[Stored entries]
BEGIN

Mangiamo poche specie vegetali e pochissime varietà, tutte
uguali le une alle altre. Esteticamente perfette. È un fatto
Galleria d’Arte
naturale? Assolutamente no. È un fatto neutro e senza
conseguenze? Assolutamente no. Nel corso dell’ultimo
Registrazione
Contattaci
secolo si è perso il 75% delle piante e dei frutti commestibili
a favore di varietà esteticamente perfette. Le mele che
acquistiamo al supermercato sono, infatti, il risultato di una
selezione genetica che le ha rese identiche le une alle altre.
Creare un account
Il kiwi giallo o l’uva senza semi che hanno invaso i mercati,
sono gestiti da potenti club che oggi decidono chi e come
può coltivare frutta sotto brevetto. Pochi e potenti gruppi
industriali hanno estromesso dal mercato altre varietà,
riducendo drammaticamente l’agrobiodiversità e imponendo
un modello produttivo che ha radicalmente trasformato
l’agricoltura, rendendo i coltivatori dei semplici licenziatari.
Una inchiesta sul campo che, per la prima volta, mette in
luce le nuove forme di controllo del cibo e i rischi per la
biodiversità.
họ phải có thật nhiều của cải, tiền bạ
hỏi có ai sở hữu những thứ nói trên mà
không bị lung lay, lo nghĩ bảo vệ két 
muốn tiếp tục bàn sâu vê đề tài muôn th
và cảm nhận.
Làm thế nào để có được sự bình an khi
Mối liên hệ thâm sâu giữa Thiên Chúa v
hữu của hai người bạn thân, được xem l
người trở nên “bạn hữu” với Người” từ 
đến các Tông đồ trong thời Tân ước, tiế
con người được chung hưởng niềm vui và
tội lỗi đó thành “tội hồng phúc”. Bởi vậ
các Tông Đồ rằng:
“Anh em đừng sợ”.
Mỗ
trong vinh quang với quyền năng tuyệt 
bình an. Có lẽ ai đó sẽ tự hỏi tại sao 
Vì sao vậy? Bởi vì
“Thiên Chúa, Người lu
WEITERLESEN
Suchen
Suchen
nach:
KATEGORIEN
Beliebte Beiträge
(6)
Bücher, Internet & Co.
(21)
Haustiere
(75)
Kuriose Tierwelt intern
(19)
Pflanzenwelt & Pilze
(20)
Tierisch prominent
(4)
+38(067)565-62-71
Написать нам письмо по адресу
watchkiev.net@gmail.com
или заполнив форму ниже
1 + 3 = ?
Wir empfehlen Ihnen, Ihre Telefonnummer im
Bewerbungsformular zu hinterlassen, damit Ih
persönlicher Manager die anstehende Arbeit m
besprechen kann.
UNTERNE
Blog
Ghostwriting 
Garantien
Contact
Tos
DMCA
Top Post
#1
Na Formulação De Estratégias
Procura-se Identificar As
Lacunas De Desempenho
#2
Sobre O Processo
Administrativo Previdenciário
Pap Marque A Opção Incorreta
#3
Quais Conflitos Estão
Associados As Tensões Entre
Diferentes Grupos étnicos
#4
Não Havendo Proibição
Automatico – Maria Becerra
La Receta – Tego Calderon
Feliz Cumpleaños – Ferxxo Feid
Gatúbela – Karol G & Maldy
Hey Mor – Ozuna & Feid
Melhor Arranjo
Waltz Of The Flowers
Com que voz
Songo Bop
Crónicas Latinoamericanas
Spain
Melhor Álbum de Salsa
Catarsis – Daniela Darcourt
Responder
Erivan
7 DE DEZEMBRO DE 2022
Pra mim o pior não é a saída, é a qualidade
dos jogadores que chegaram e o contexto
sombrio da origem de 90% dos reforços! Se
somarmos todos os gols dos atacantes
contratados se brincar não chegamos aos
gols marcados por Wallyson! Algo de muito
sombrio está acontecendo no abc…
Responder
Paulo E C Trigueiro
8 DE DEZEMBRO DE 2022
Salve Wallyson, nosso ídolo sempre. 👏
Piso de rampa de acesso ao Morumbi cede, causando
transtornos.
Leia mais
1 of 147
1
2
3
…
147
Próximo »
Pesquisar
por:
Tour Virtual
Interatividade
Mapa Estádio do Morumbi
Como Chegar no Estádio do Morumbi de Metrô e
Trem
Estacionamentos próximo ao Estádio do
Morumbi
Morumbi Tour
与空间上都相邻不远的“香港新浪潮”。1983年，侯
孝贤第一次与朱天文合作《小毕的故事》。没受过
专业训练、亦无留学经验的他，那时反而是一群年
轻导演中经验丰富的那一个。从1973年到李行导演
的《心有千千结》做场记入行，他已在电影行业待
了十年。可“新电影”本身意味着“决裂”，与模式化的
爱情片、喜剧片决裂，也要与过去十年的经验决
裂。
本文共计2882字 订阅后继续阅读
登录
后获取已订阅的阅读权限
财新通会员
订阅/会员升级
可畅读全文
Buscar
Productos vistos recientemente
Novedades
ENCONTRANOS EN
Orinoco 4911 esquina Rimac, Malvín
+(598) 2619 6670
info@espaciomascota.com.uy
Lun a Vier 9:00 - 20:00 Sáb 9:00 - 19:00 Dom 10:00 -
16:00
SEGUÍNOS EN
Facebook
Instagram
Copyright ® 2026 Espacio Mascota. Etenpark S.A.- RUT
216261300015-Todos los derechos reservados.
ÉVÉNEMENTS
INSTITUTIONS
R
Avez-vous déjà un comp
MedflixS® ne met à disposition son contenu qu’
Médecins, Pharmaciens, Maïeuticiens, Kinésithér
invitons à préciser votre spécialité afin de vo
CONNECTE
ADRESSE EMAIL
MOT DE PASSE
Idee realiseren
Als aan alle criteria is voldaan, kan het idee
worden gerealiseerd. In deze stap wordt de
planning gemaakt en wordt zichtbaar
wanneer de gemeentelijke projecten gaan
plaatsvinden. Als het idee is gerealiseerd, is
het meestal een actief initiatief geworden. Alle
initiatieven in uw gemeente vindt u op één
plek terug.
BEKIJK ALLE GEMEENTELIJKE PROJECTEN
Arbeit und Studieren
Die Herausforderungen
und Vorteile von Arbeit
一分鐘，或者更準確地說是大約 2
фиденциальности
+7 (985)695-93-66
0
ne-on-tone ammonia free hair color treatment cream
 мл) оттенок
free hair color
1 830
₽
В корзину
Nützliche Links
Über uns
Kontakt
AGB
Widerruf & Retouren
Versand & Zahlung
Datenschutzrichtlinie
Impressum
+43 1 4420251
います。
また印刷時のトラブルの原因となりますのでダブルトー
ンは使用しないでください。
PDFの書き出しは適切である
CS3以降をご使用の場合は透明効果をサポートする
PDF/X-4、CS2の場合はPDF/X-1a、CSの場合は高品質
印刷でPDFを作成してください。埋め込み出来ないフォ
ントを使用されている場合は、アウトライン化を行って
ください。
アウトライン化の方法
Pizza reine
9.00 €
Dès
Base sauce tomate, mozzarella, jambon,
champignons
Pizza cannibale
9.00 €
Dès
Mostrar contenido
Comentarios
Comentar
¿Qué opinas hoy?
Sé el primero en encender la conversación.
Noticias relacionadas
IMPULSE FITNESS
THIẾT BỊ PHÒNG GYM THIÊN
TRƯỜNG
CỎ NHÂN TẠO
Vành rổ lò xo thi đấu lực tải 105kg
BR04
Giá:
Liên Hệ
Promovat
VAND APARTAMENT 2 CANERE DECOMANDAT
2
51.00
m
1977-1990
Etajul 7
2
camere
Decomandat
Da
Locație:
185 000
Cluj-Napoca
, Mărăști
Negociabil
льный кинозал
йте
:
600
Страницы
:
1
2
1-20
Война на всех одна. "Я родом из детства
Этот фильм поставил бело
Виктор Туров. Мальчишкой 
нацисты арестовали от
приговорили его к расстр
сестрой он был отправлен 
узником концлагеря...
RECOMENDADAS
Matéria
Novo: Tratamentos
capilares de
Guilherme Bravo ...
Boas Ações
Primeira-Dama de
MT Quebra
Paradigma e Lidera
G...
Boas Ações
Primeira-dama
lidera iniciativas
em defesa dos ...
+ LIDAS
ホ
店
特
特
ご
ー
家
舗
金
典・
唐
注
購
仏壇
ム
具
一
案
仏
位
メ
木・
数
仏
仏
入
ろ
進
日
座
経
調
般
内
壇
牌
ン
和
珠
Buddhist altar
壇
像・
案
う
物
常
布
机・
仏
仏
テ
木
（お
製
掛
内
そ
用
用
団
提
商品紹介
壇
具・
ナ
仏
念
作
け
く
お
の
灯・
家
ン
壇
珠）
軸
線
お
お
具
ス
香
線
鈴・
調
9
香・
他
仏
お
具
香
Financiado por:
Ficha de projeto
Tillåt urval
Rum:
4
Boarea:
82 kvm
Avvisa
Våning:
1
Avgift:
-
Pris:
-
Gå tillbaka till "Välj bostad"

END

» Task details: Among the lines of the preceding data, which ones hold the word "Chúa"? List them.

» Task result:
Mối liên hệ thâm sâu giữa Thiên Chúa v
“Thiên Chúa, Người lu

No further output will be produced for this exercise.